ASSIGNMENT: Only the closing stretch of the material is wanted: the line containing "at any moment" and every line after it, transcribed exactly.

DATA:
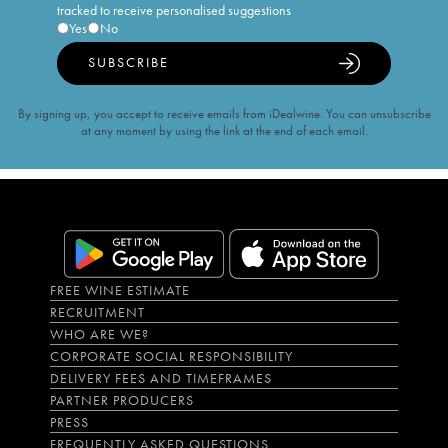
tracked to receive personalised suggestions
Yes
No
SUBSCRIBE
By signing up, you accept to receive emails from iDealwine. You can unsubscribe
at any moment by using the link at the end of each email.
FREE WINE ESTIMATE
RECRUITMENT
WHO ARE WE?
CORPORATE SOCIAL RESPONSIBILITY
DELIVERY FEES AND TIMEFRAMES
PARTNER PRODUCERS
PRESS
FREQUENTLY ASKED QUESTIONS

WRITTEN REPLY:
at any moment by using the link at the end of each email.
FREE WINE ESTIMATE
RECRUITMENT
WHO ARE WE?
CORPORATE SOCIAL RESPONSIBILITY
DELIVERY FEES AND TIMEFRAMES
PARTNER PRODUCERS
PRESS
FREQUENTLY ASKED QUESTIONS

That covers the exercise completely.